As you can see you can do this will all the terms in your expansion.
What do you get if you substitute x=0?

 

[Prove It]

You're all making life difficult upon yourselves. The "n"th term of a MacLaurin Series is \(\displaystyle \displaystyle \frac{f^{(n)}(0)}{n!}\,x^n \), so the 15th term will be \(\displaystyle \displaystyle \frac{f^{(15)}(0)}{15!}\,x^{15}\). Equating these gives

\(\displaystyle \displaystyle \frac{f^{(15)}(0)}{15!}\,x^{15} = \frac{1}{5!}\,x^{15}\).

Now solve for \(\displaystyle \displaystyle f^{(15)}(0)\).

 

[I like Serena]

You're all making life difficult upon yourselves.

I'm trying to show why the MacLaurin formula works at all.
IMO that's more useful than just applying a formula, that you will first have to learn by heart.

 

[Petrus]

Okay!
As you can see you can do this will all the terms in your expansion.
What do you get if you substitute x=0?

\(\displaystyle \frac{15!}{5!}\)

Regards,
\(\displaystyle |\pi\rangle\)

 

[I like Serena]

\(\displaystyle \frac{15!}{5!}\)

Regards,
\(\displaystyle |\pi\rangle\)

There you go! ;)

So if you differentiate the Taylor expansion of $\sin x^3$ for 15 times, you'll get \(\displaystyle \frac{15!}{5!}\) at $x=0$.

Perhaps you can take a look at the MacLaurin series now, as $\chi\ \sigma$ and Prove It suggested, and check out the term that contains $f^{(15)}(0)$.
Btw, the MacLaurin series is the same as the Taylor series, just expanded around 0, instead of around a generic constant.

 

[Petrus]

There you go! ;)

So if you differentiate the Taylor expansion of $\sin x^3$ for 15 times, you'll get \(\displaystyle \frac{15!}{5!}\) at $x=0$.

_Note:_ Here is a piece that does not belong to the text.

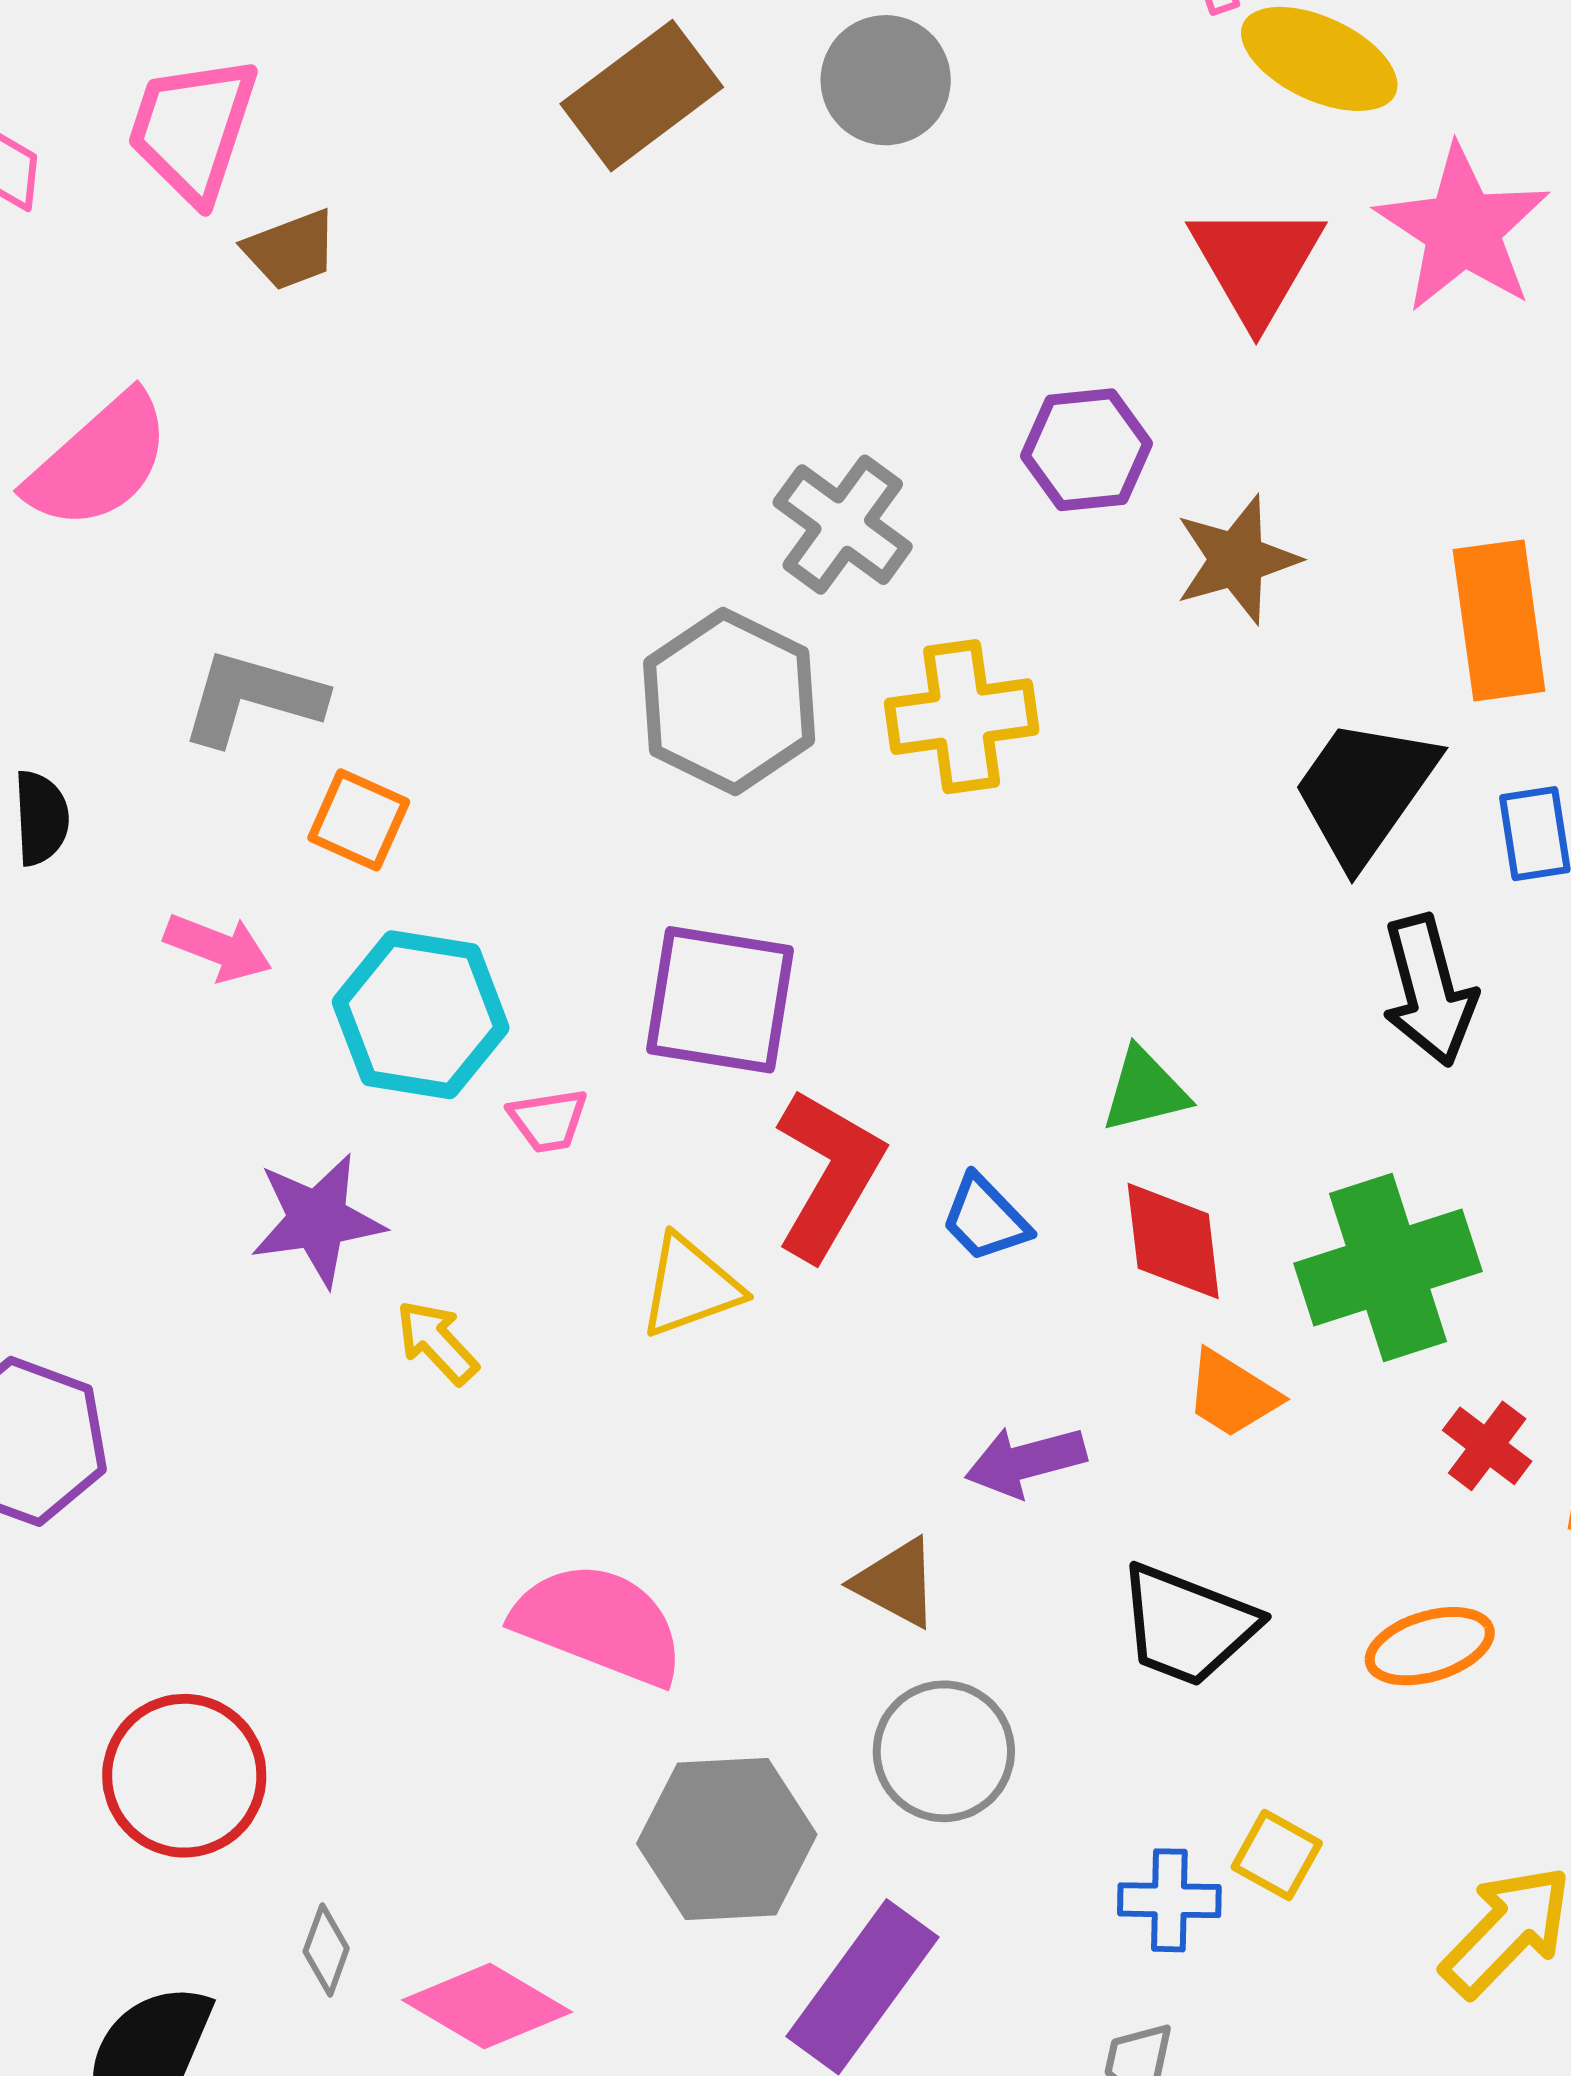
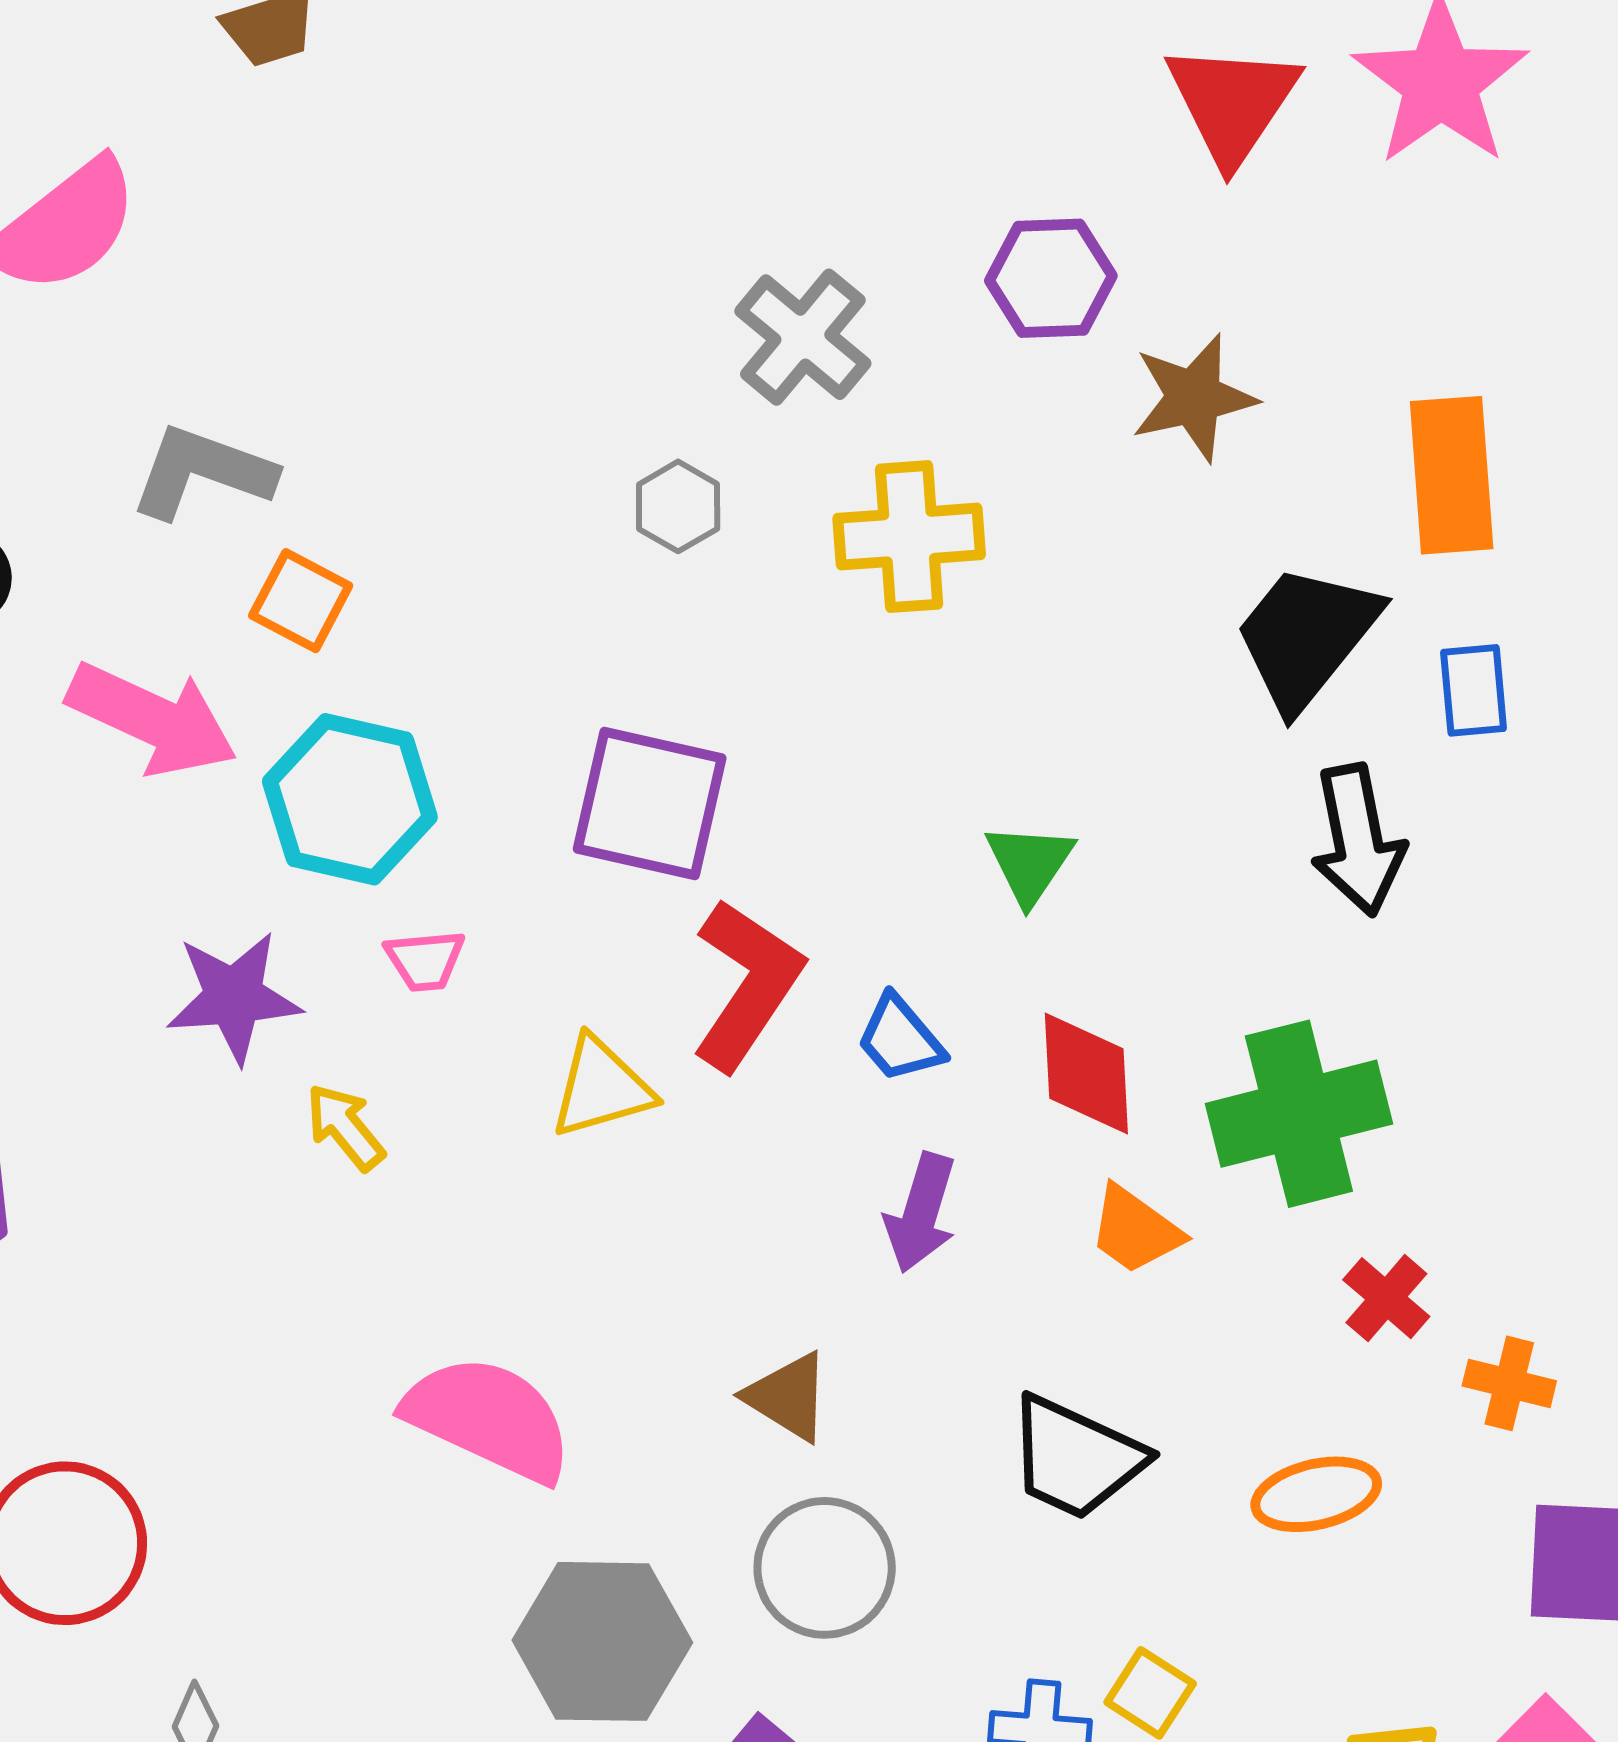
gray hexagon: (729, 701) -> (678, 506), size x0.5
pink arrow: (218, 948) -> (152, 719), size x1.6
green triangle: (1145, 1090) -> (1030, 863), moved, turned -46
pink trapezoid: (548, 1120) -> (425, 960), moved
purple arrow: (1026, 1461) -> (921, 1213), moved, turned -62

Perhaps you can take a look at the MacLaurin series now, as $\chi\ \sigma$ and Prove It suggested, and check out the term that contains $f^{(15)}(0)$.
Btw, the MacLaurin series is the same as the Taylor series, just expanded around 0, instead of around a generic constant.

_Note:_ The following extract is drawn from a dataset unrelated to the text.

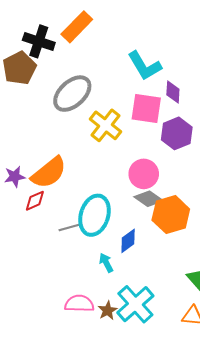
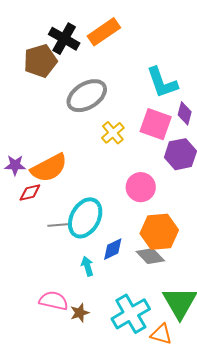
yellow cross: (106, 125) -> (113, 133), size x0.7
gray diamond: (149, 199) -> (150, 256), moved
cyan cross: (135, 304) -> (131, 314), moved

I start to understand more, thanks alot!:) I will keep work with more kind of this problem :)

Regards,
\(\displaystyle |\pi\rangle\)

 

[chisigma]

\(\displaystyle \frac{15!}{5!}\)

Regards,
\(\displaystyle |\pi\rangle\)

A 'very big number' of the order of $10^{10}$... that did discourage You?...

Kind regards

$\chi$ $\sigma$

 

[Petrus]

A 'very big number' of the order of $10^{10}$... that did discourage You?...

Kind regards

$\chi$ $\sigma$

Hello Chisigma,
What do you exactly mean with that?

Regards,
\(\displaystyle |\pi\rangle\)

 

[chisigma]

Hello Chisigma,
What do you exactly mean with that?

Regards,
\(\displaystyle |\pi\rangle\)

Just curiosity... no more!:D...

Kind regards

$\chi$ $\sigma$